Garant gegen neue Feinde

Polens Elite sieht in Präsident Bush den entscheidenden Verbündeten

WARSCHAU taz ■ Die Polen wollten es genau wissen. Internationale Umfragen hatten schon gezeigt, dass unter den Europäern allein die Polen große Bush-Fans sind und ihn gern wieder als Präsidenten im Weißen Haus sehen würden. Die Rzeczpospolita, Polens große konservative Tageszeitung, gab eine eigene Umfrage in Auftrag. Stimmte das wirklich? Immerhin hatte Bush die Polen in den Irakkrieg gezogen, ihnen dann aber weder lukrative Aufträge zum Wiederaufbau des Irak zugeschanzt noch den Zugang zum irakischen Öl freigeschaltet. Ja, nicht einmal zu Visaerleichterungen für den engen Bündnispartner im Irakkrieg konnte sich Bush durchringen.

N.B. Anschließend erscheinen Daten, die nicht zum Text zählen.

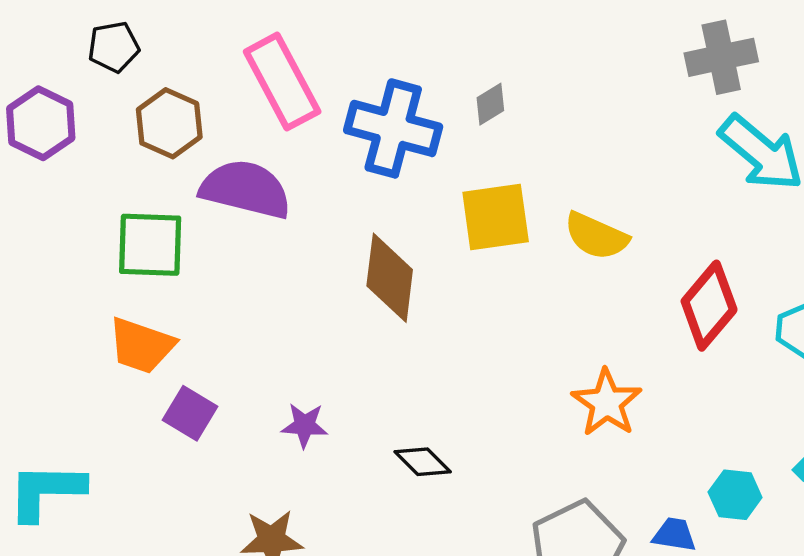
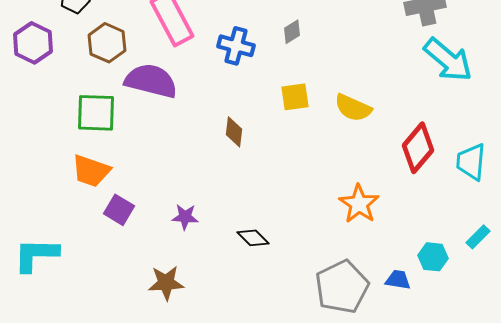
blue cross: (393, 128) -> (236, 46), size x0.7
yellow square: (496, 217) -> (295, 97), size x0.7
brown diamond: (390, 278) -> (234, 132), size x0.6

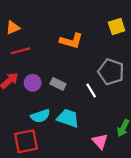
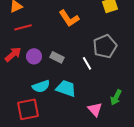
orange L-shape: (71, 41) -> (69, 18), turned 40
gray pentagon: (111, 72) -> (105, 46), turned 30

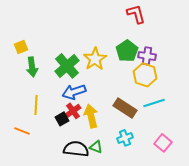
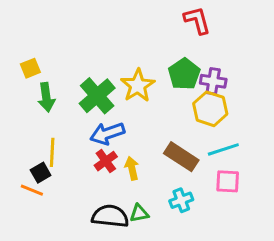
yellow arrow: (91, 116) -> (132, 168), size x0.7
black square: (62, 119) -> (41, 173), moved
pink square: (163, 143) -> (228, 181), moved, turned -36
green triangle: (96, 147) -> (139, 213), turned -32

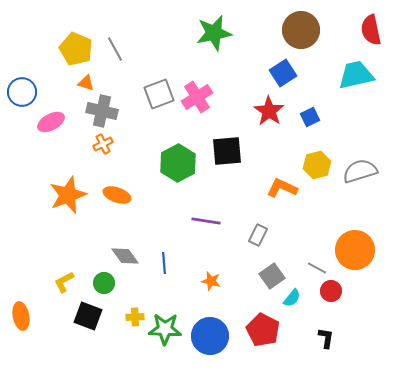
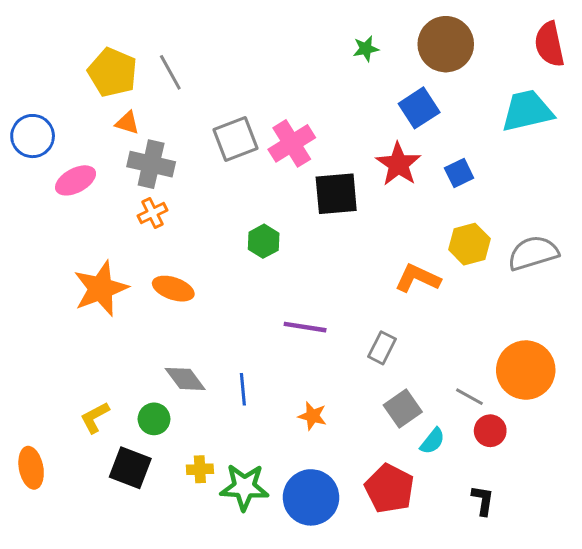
green star: (214, 33) -> (366, 49), moved, size x0.5
black square: (227, 151) -> (336, 194), moved
green hexagon: (178, 163) -> (264, 241), size x0.6

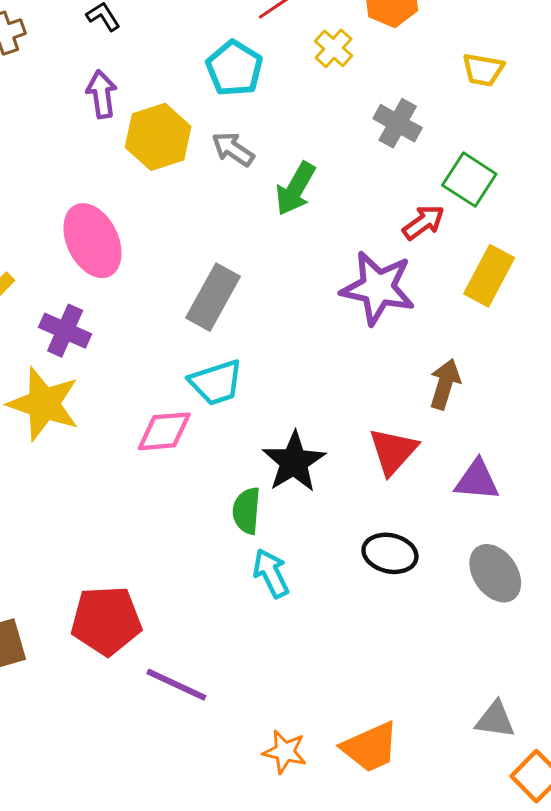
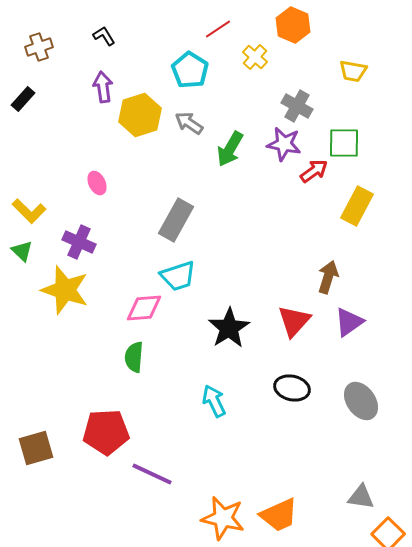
green square: (469, 180) -> (344, 143), turned -32
pink ellipse: (92, 241) -> (97, 183), size x0.5
purple star: (378, 288) -> (284, 144), moved, size x0.7
purple triangle: (477, 480) -> (349, 322), moved, turned -40
green semicircle: (247, 511) -> (134, 357), moved
orange star: (285, 752) -> (223, 518), size x1.5

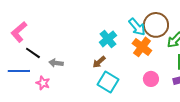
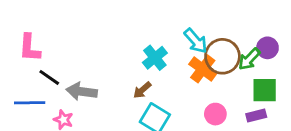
brown circle: (156, 25) -> (222, 56), moved
pink L-shape: (19, 32) -> (30, 48), turned -45
gray arrow: (56, 63) -> (82, 92), size x1.5

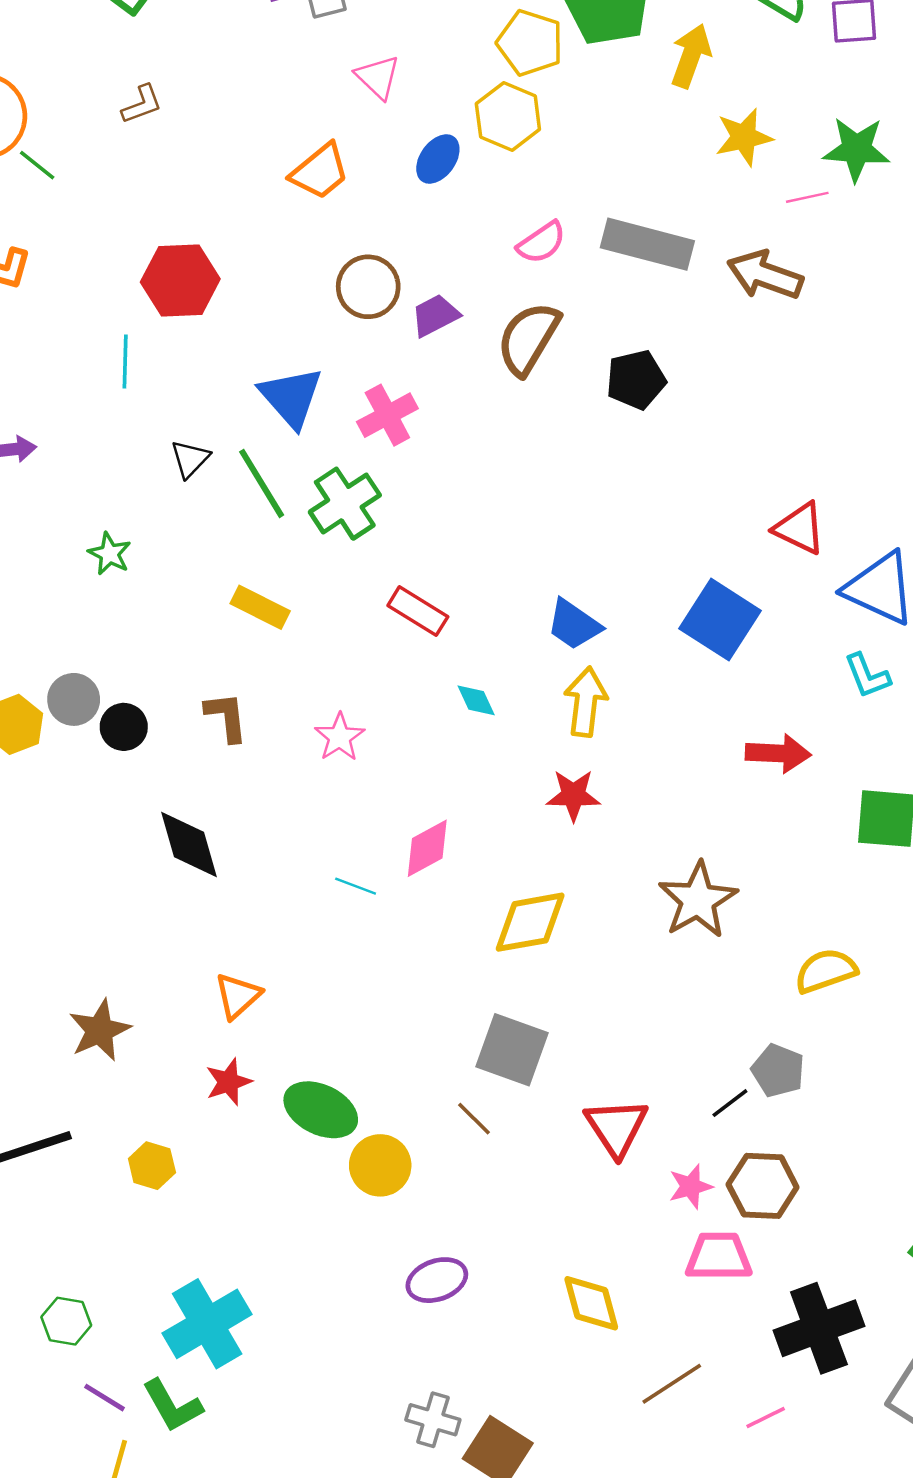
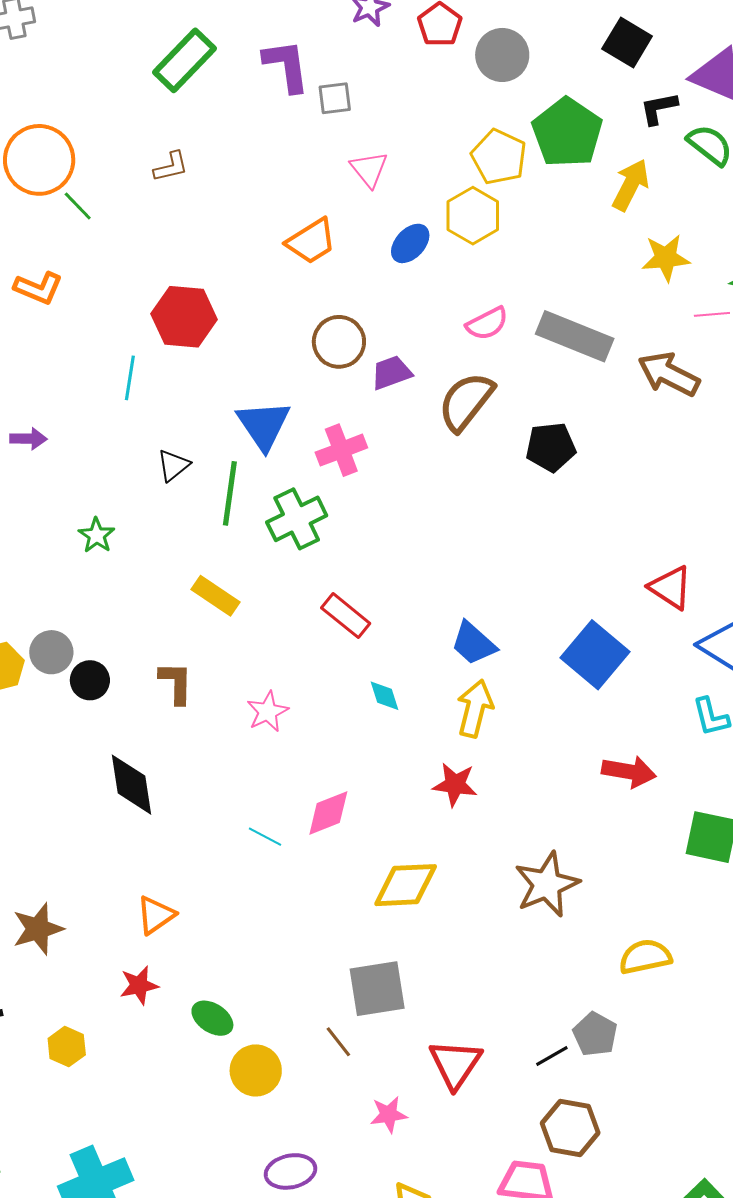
green line: (262, 483) -> (230, 493), turned 32
gray square: (512, 1050) -> (377, 989), turned -36
green ellipse: (321, 1110) -> (212, 1018), size x0.7
pink star: (691, 1186) -> (389, 1115), moved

Dennoch: das Ergebnis der Rzeczpospolita-Umfrage ist noch eindeutiger als die internationalen Umfragen zuvor (siehe Grafik). Über 40 Prozent der Polen würden Bush wählen. Nur 31 Prozent hingegen den Demokraten John Kerry.

Etwas ratlos saßen die sonst so wortgewandten Kommentatoren in den Fernsehstudios und drucksten herum. Liegt Polen noch in Europa? Oder hat es sich politisch und mental aus seiner Geografie katapultiert? Laut Aleksander Smolar, dem Direktor der Soros-Stiftung in Warschau, entfernt sich Polen immer weiter von Europa. Doch damit steht der Politologe, der auch in Paris am Centre National de Recherche Scientifique lehrt, allein auf weiter Flur.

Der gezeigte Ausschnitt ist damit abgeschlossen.